Selain Masuknya Budaya Barat yang menjadi akar dari semua dampak negatif Globalisasi bidang sosial budaya, ada unsur lain yang ikut berperan dalam hal ini yaitu “Kemajuan IPTEK”. Kemajuan IPTEK adalah dampak positif dari globalisasi dalam bidang Teknologi, namun ini sedikit banyak membawa dampak negatif bidang Sosial Budaya yang diantaranya melahirkan gaya hidup yang :

c.       Individualistis
Dulu sosialisasi hanya dapat terjadi jika kita pergi keluar rumah, menyapa tetangga ataupun mengobrol. Namun dizaman modern ini, hanya dengan duduk dialam rumah dengan internet, bahkan kita bisa bersosialisasi dengan orang-orang yang berada sangat jauh. Inilah akar dari individualistis yang tercipta karena tidak bersosialisasi secara langsung. Hal ini akan sangat merusak karena menciptakan seseorang dengan sikap yang tidak memperdulikan orang lain selain dirinya.

d.      Pragmatisme
Pragmatisme adalah sikap yang menilai sesuatu dari untung ruginya bagi diri sendiri.  Padahal menolong tanpa pamrih adalah pelajaran dasar dalam bermasyarakat. Tapi semakin majunya jaman, menyebabkan lunturnya nilai-nilai gotong royong dan tolong-menolong dalam hal-hal kebaikan. Individu lebih mengarahkan pada kegiatan yang menguntungkan dirinya saja.

e.       Materialisme
Materialsme adalah doktrin yang menyatakan bahwa kenyamanan, kesenangan, dan kekayaan merupakan satu-satunya tujuan atau nilai tertinggi. materialisme adalah kecenderungan untuk lebih peduli dengan materi dari pada rohani atau tujuan dan nilai intelektual.
Materialisme adalah pandangan hidup yang mencari dasar segala sesuatu yang termasuk kehidupan manusia di dalam alam kebendaan semata-mata dengan mengesampingkan segala sesuatu yang mengatasi alam indra. Ini sesuai dengan kaidah dalam bahasa indonesia. Jika ada kata benda berhubungan dengan kata isme maka artinya adalah paham atau aliran.
Materialisme adalah paham dalam filsafat yang menyatakan bahwa hal yang dapat dikatakan benar-benar ada adalah materi.

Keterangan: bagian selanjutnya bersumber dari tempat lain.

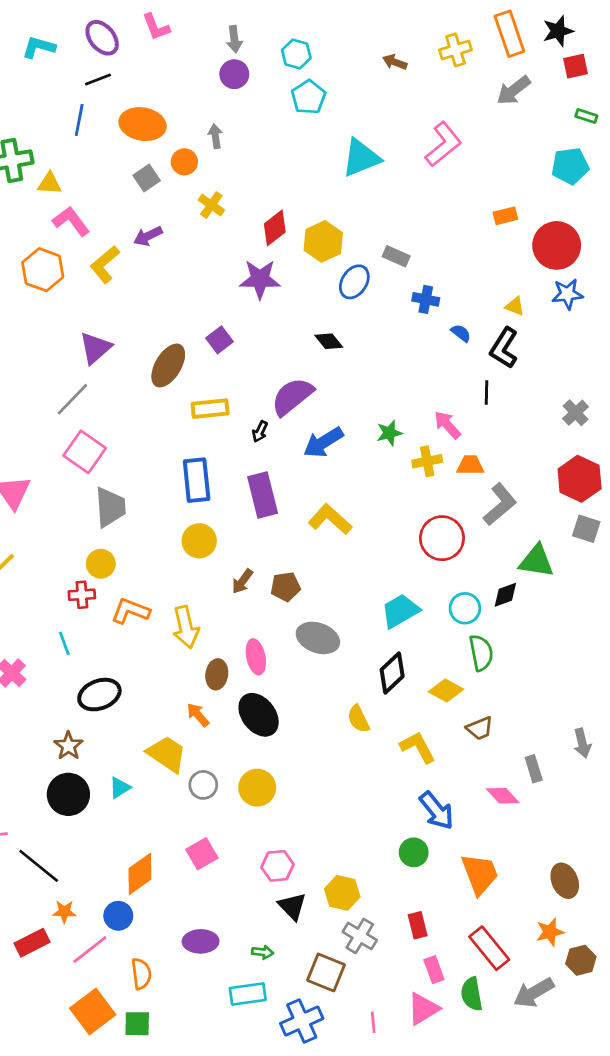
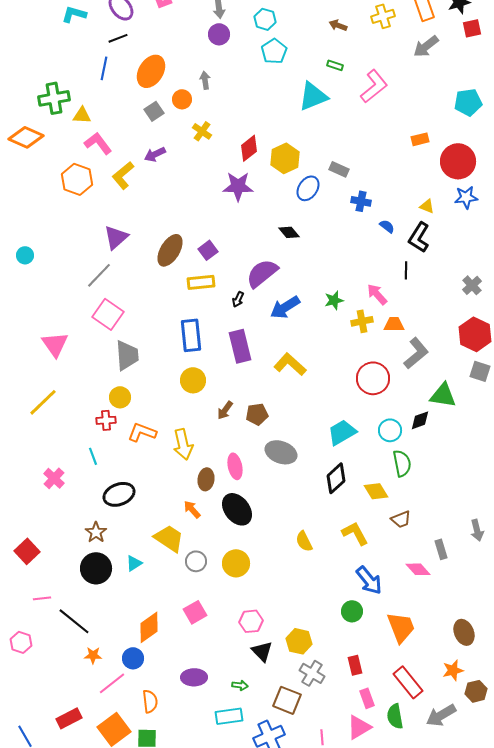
green rectangle: (586, 116) -> (335, 65), moved
orange ellipse: (143, 124) -> (151, 71), turned -68
purple square: (219, 340) -> (208, 250), moved
yellow diamond: (446, 691) -> (376, 491), turned 30
yellow semicircle: (358, 719) -> (304, 541), moved
red rectangle: (32, 943) -> (69, 718), moved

Pada dasarnya semua hal terdiri atas materi dan semua fenomena adalah hasil interaksi material. Materi adalah satu-satunya substansi. Sebagai teori materialisme termasuk paham ontologi monistik. Materialisme berbeda dengan teori ontologis yang didasarkan pada dualisme atau pluralisme. Dalam memberikan penjelasan tunggal tentang realitas, materialisme berseberangan dengan idealisme.
Materialisme tidak mengakui entitas-entitas nonmaterial seperti : roh, hantu, setan dan malaikat. Pelaku-pelaku immaterial tidak ada. Tidak ada tuhan (Allah) atau dunia adikodrati/supranatural. Realitas satu-satunya adalah materi dan segala sesuatu merupakan manifestasi dari aktivitas materi. Materi dan aktivitasnya bersifat abadi. Tidak ada Penggerak Pertama atau Sebab Pertama. Tidak ada kehidupan, tidak ada pikiran yang kekal. Semua gejala berubah, akhirnya melampaui eksistensi, yang kembali lagi ke dasar material primordial, abadi, dalam suatu peralihan wujud yang abadi dari materi.
Jadi materialism tidak mengakui adanya tuhan dan berpikir bahwa semua di dunia ini hanya materi. Ini bertentangan dengan nilai agama di Indonesia dimana agama mengatakan ada entitas selain entitas material yaitu roh, jin, setan dan malaikat, serta meyakini adanya tuhan (Allah).


f.   Hedonisme
Hedonisme adalah pandangan hidup atau pola hidup yang menganggap bahwa kesenangan dan kenikmatan materi adalah tujuan utama hidup. bagi para penganut paham ini, bersenang senang, pesta pora, dan berpoya- poya merupakan tujuan utama hidup, entak itu menyenangkan bagi orang lain atau tidak. karena mereka beranggapan hidup ini hanya satu kali, sehingga mereka merasa ingin menikmati hidup senikmat-nikmatnya.

g.       Konsumerisme
Konsumerisme merupakan paham dimana seseorang atau kelompok melakukan atau menjalankan proses konsumsi atau pemakaian barang barang hasil produksi secara berlebihan atau tidak sepantasnya secara sadar dan berkelanjutan. Dan inilah hal yang paling sering terjadi seperti berbelanja pakaian terlalu banyak. Padahal pakaian tersebut tidak semuanya dipakai dalam kehidupan sehari-hari.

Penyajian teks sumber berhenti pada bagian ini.